Security Council hears calls for improved coordination, regional partnerships in UN peacebuilding efforts

22 June 2016

Sustaining peace requires more coherence and coordination among the United Nations system, the head of the intergovernmental advisory body that supports peace efforts in countries emerging from conflict told the Security Council today.

“We have a unique opportunity to move forward the peacebuilding agenda,” said Macharia Kamau, chair of the UN Peacebuilding Commission, at an open debate in the Security Council this morning, during which the Commission’s report on its ninth session was presented.

Noting the reaffirmed support for the Peacebuilding Commission by the Council and the General Assembly, Mr. Kamau outlined the Commission’s key initiatives that the Commission has undertaken and its plans for the remainder of the current session.

In that regard, he said the Commission had convened two important meetings, in January and April, to discuss trends and challenges to peacebuilding at the regional and sub-regional level.

He said he intends to expand that approach to other regions, starting with Central Africa and East Africa in the second half of the year. As such, he had informal conversations with members of the African Union (AU) Peace and Security Council, and had agreed that deeper conversations should be pursued regarding a possible visit to Addis Ababa and a retreat.

Role of peacebuilding in post-Ebola recovery

Turning to the role of peacebuilding in post-Ebola recovery, Mr. Kamau said that humanitarian crises around the world had shown themselves to be great disruptors of peace and security.

“They disrupt and destroy communities, sometimes causing great loss of life and at other times uprooting entire communities resulting in displacement of people with the consequence of triggering migration and refugees outflows,” he said.

As a follow-up to the important work done by the Commission during the Ebola crisis, he said he had just returned from a visit to West Africa, where he witnessed first-hand the road to recovery from the Ebola emergency in the three most affected countries.

“Besides the tragic loss of life of thousands of people and the horrible suffering of many more, what Ebola has done is that it has exposed the fragility of the affected countries and compounded and setback what were already difficulty economic and peacebuilding challenges,” Mr. Kamau stressed.

Importance of partnerships

Underscoring the importance of partnerships, the chair highlighted that a key value of the Commission rests in its ability to engage not only with such key partners as regional and sub-regional organizations, but also with international financial institutions and civil society organizations.

“We have witnessed the important value to transitions that partnerships can give to all our peacebuilding efforts,” he said, adding that he intends to further strengthen relations between the Commission and the AU, including by visiting their headquarters during the second part of the year.

Annual report of the Peacebuilding Commission

Presenting the Peacebuilding Commission’s annual report, Olof Skoog, former Chair of the body, said that over the past year, important steps had been taken to improve the efficiency and flexibility of the Commission, thereby striving to further enhance the relevance of its work, broaden the scope and reach of its efforts, and improve its accountability.
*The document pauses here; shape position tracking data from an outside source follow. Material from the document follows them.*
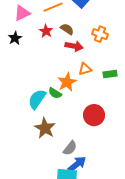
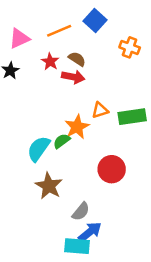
orange cross: (100, 34) -> (130, 47), moved
red arrow: (74, 46) -> (73, 77), moved
green rectangle: (110, 74) -> (132, 117), size x1.5
green semicircle: (55, 93) -> (62, 141), turned 112

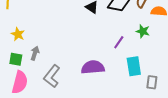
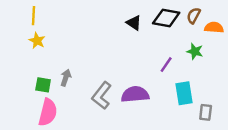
yellow star: (18, 34) -> (37, 41), moved
gray L-shape: (52, 76) -> (102, 96), moved

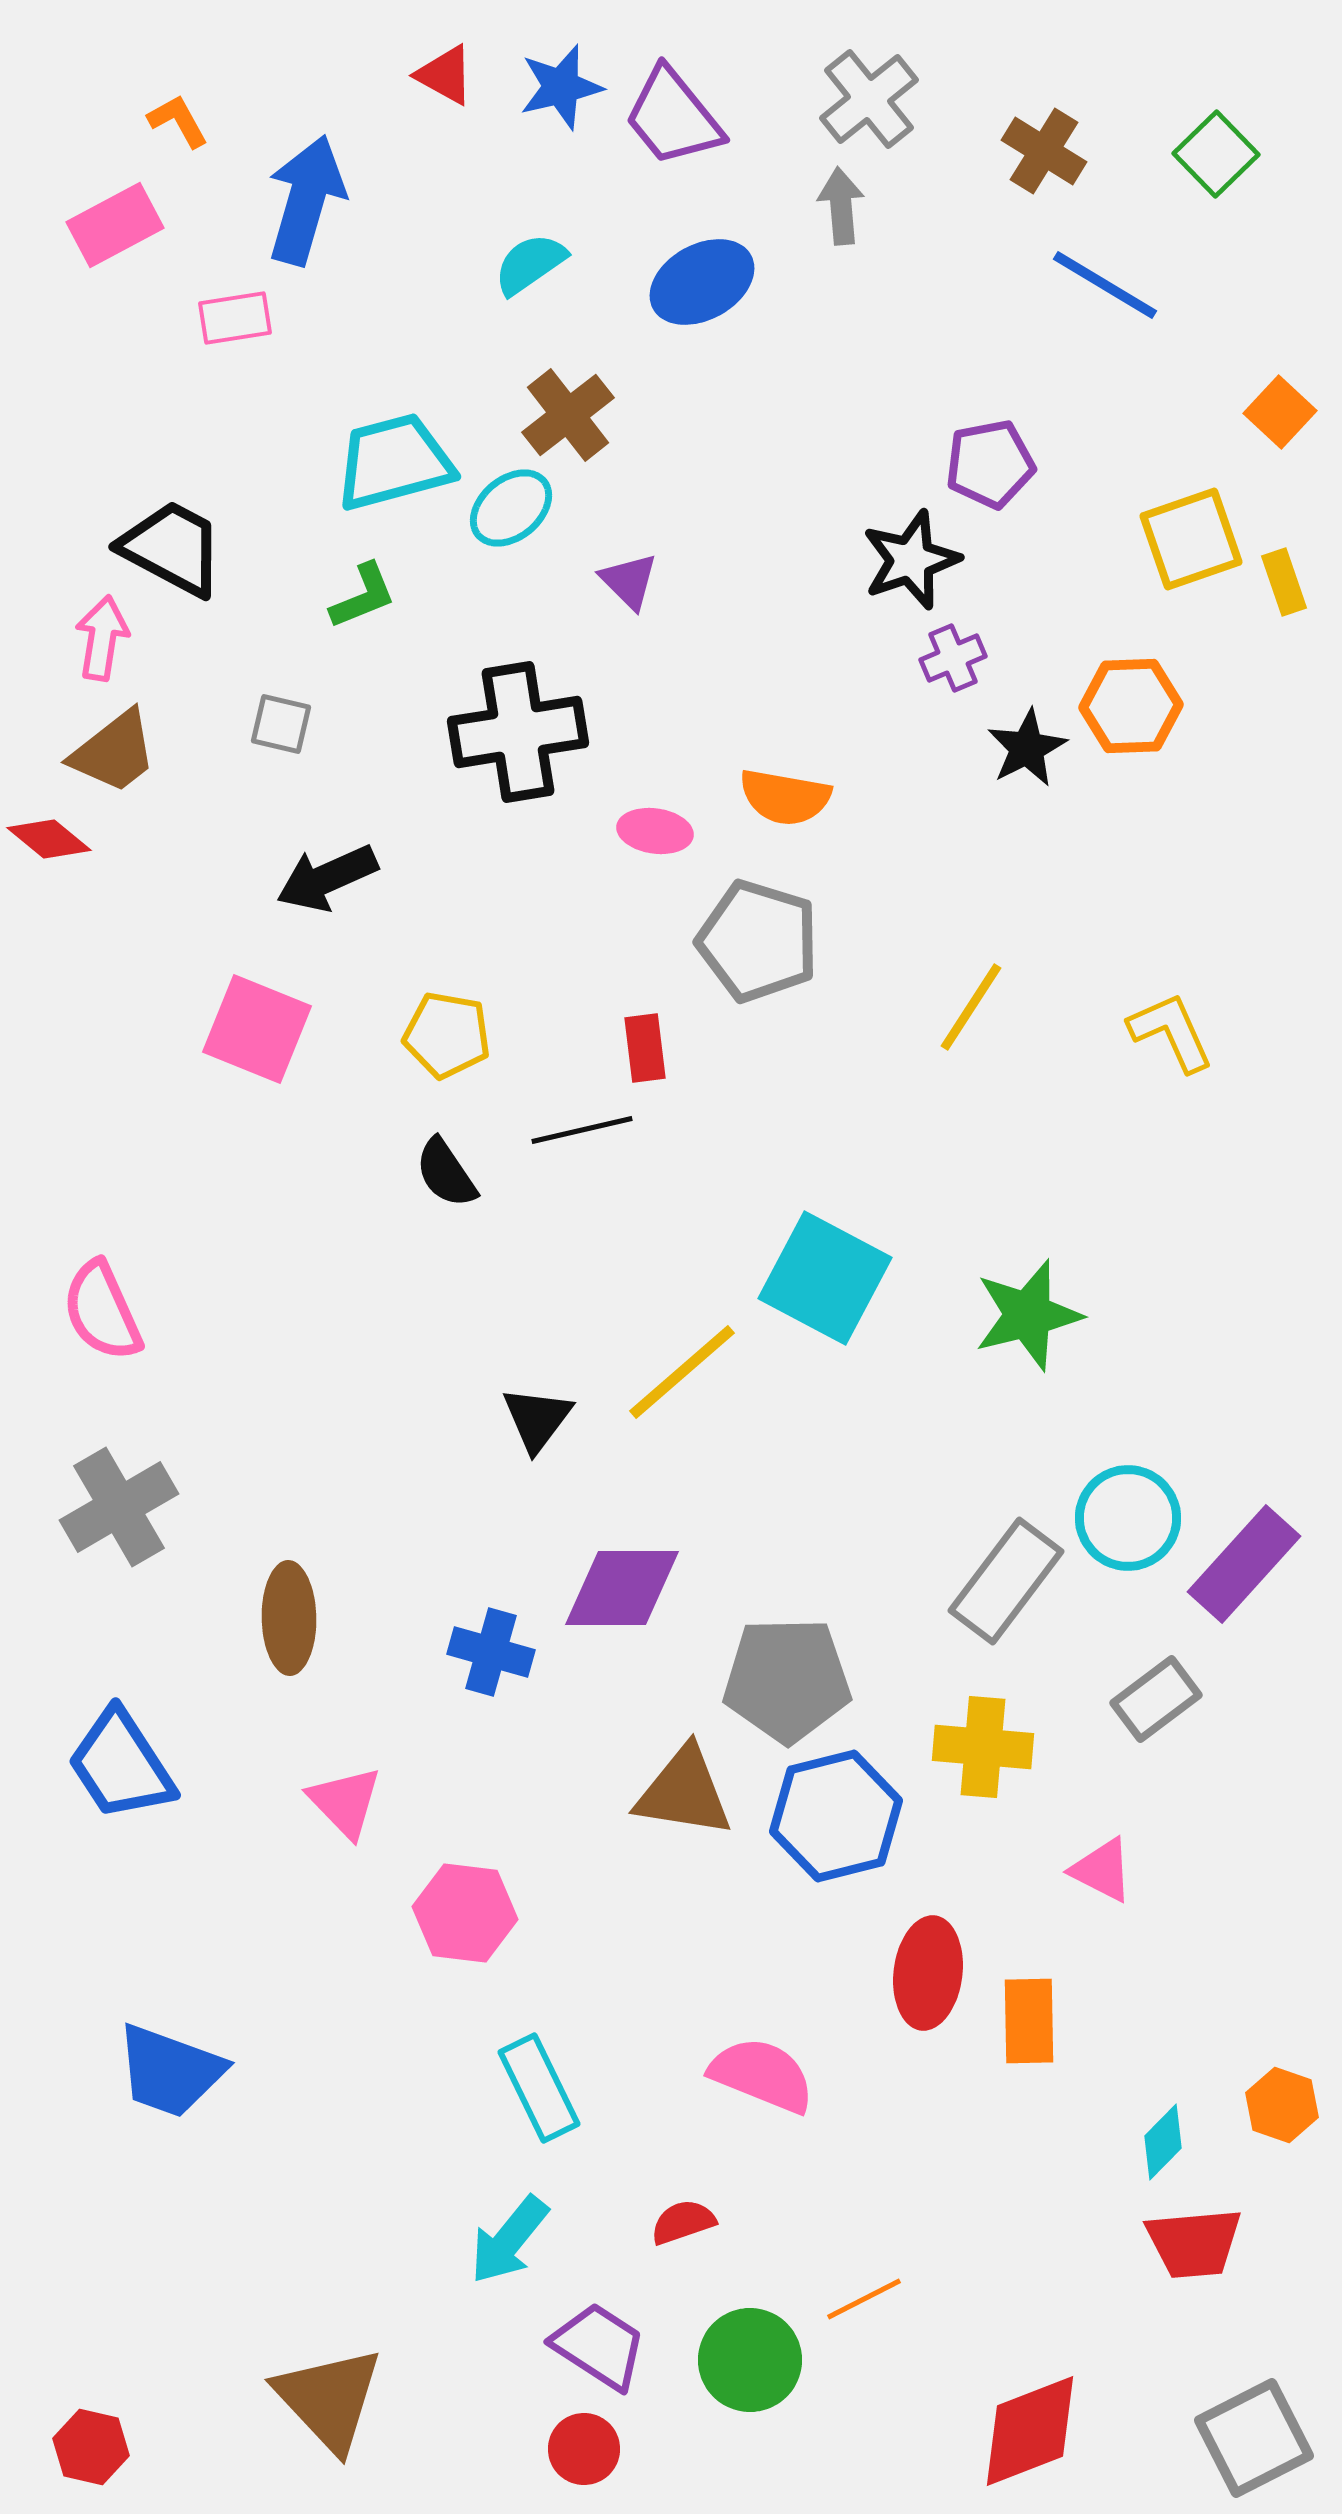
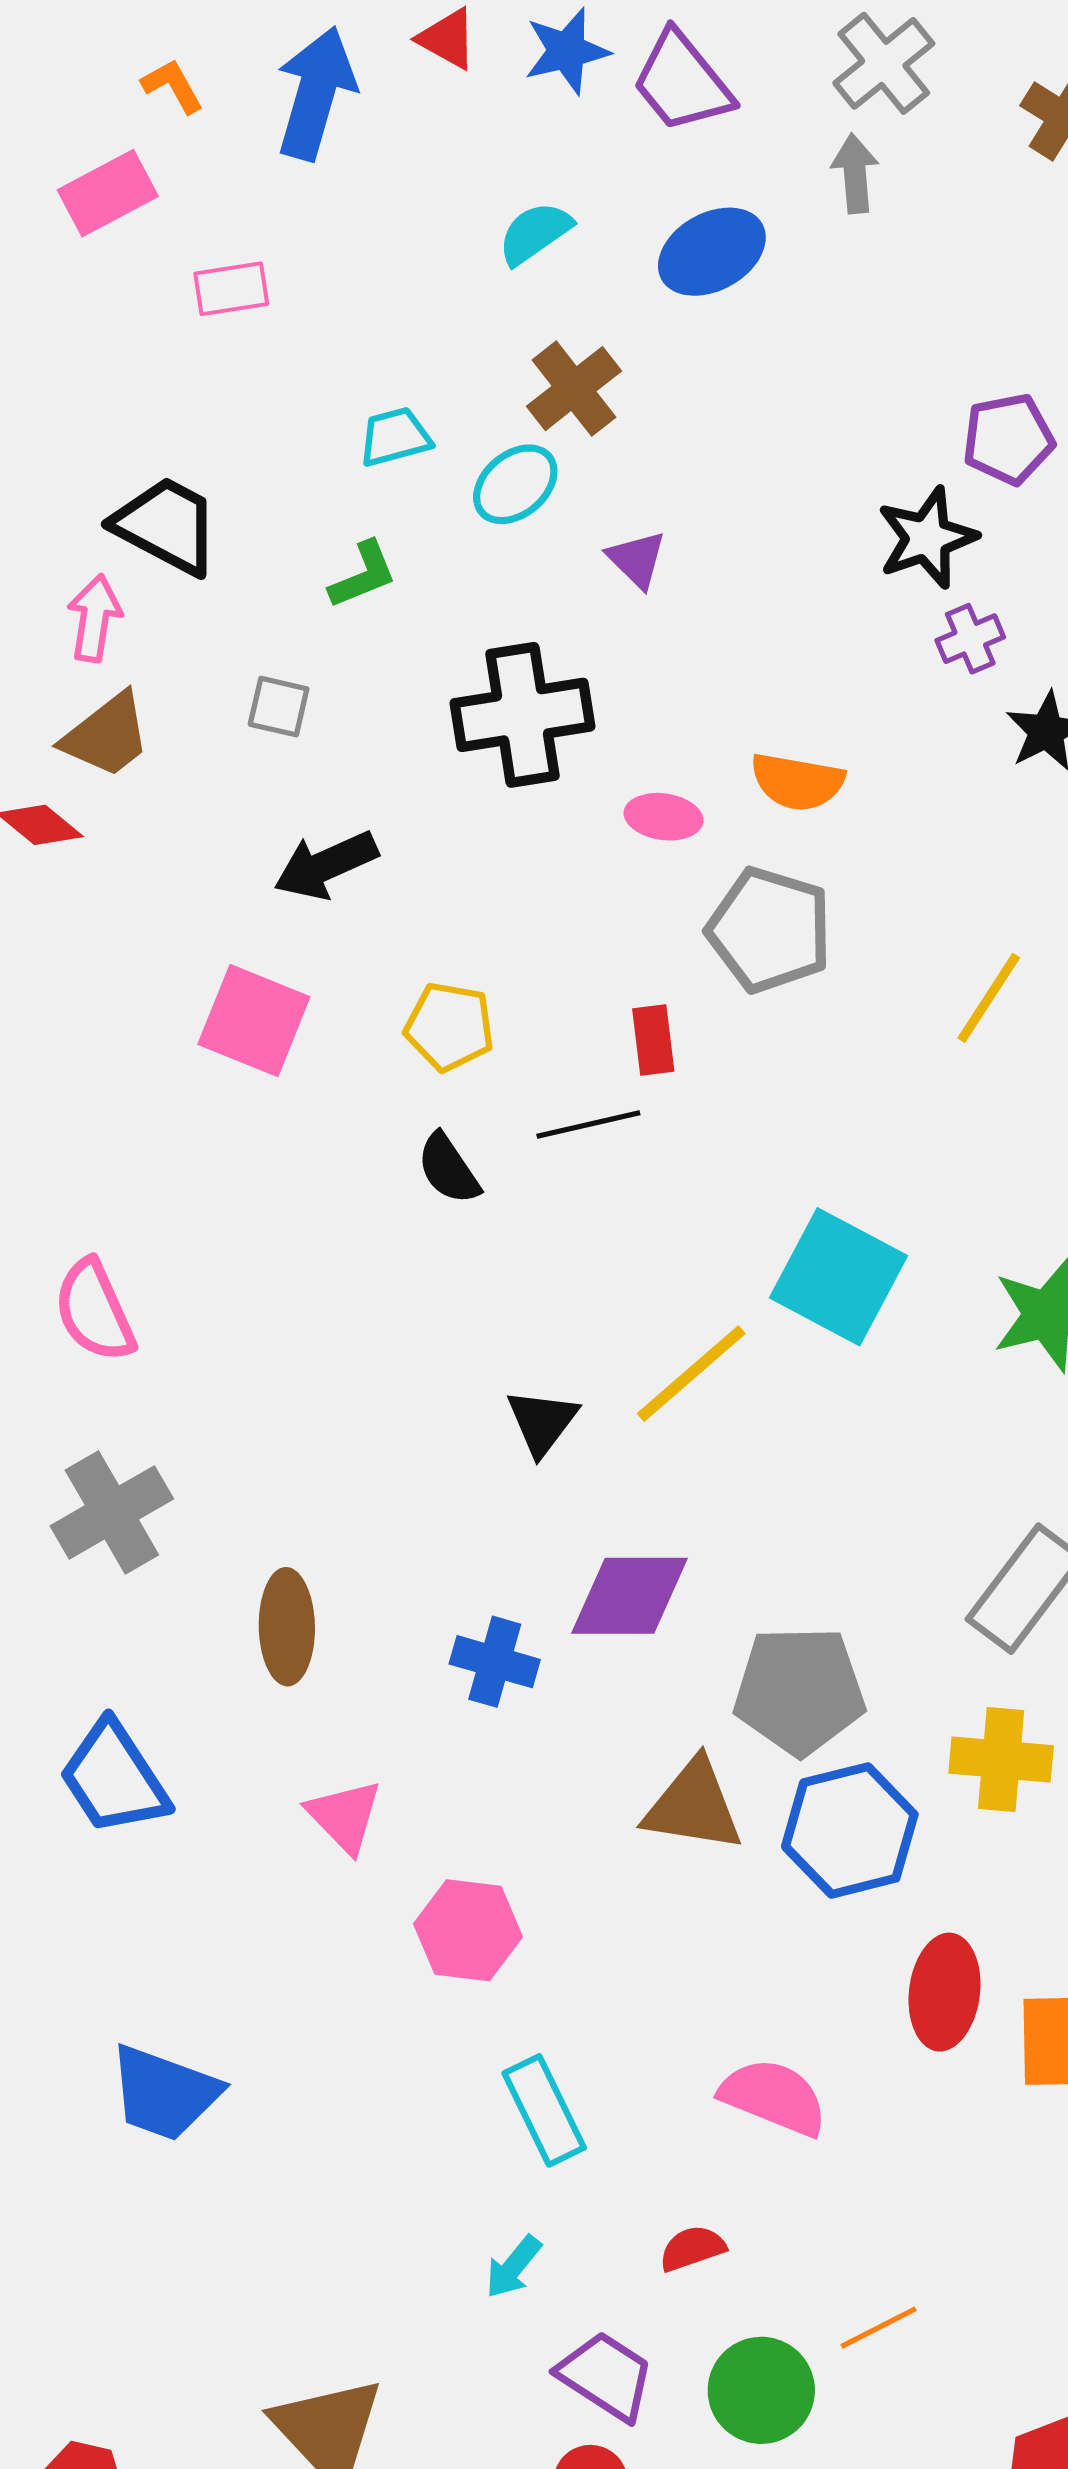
blue arrow: (306, 200) -> (316, 93), moved
cyan trapezoid: (394, 462) -> (395, 437), size x0.6
cyan arrow: (509, 2240) -> (513, 2267), size x0.7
“This includes adopting more transparent and strategic working methods, a more flexible agenda and increasing inclusivity; improving partnerships with regional and sub-regional organizations; and highlighting peacebuilding needs in the Ebola recovery,” he said.

Specifically, Mr. Skoog highlighted that during its ninth session, the Commission had convened regional and country-specific discussions concerning situations beyond its established agenda. The Organizational Committee had opportunities to discuss peacebuilding needs and lessons learned in several contexts, such as the peace process in Papua New Guinea, elections in Burkina Faso, and financing for peacebuilding in Somalia.

“Going forward, this work can, and should be, further expanded. In my view, there is great scope for the commission to keep evolving in this regard,” he said, adding that the resolutions adopted in April give the Commission a “clear mandate” to continue diversifying its working methods in support of sustaining peace.

Mr. Skoog also noted that the Commission had, over the past year, moved to highlight thematic and regional issues of relevance to its work. For example, to draw attention to the peacebuilding needs within the Ebola recovery, both the previous and current Commission chairs had travelled to West Africa.

In that regard, he stressed that the Commission should further use such momentum to deepen and institutionalize cooperation with regional and sub-regional organizations, both in the Commission as a whole and in country-specific work.

During its ninth session, the Commission also worked to advance interaction with a more diverse group of actors, Mr. Skoog said.

The drafting of a gender strategy for the Commission was initiated, and a special session was organized to discuss how to advance the youth, peace and security agenda and champion youth participation for sustainable peace.

“The convening role of the PBC should be utilized even further, as it is one of the most important tools we have to foster greater coherence in international action, and to help break some of the silos and address fragmentation,” Mr. Skoog said.

“This, in turn, is a prerequisite for our ability to support genuine national leadership and ownership in peacebuilding processes,” he added.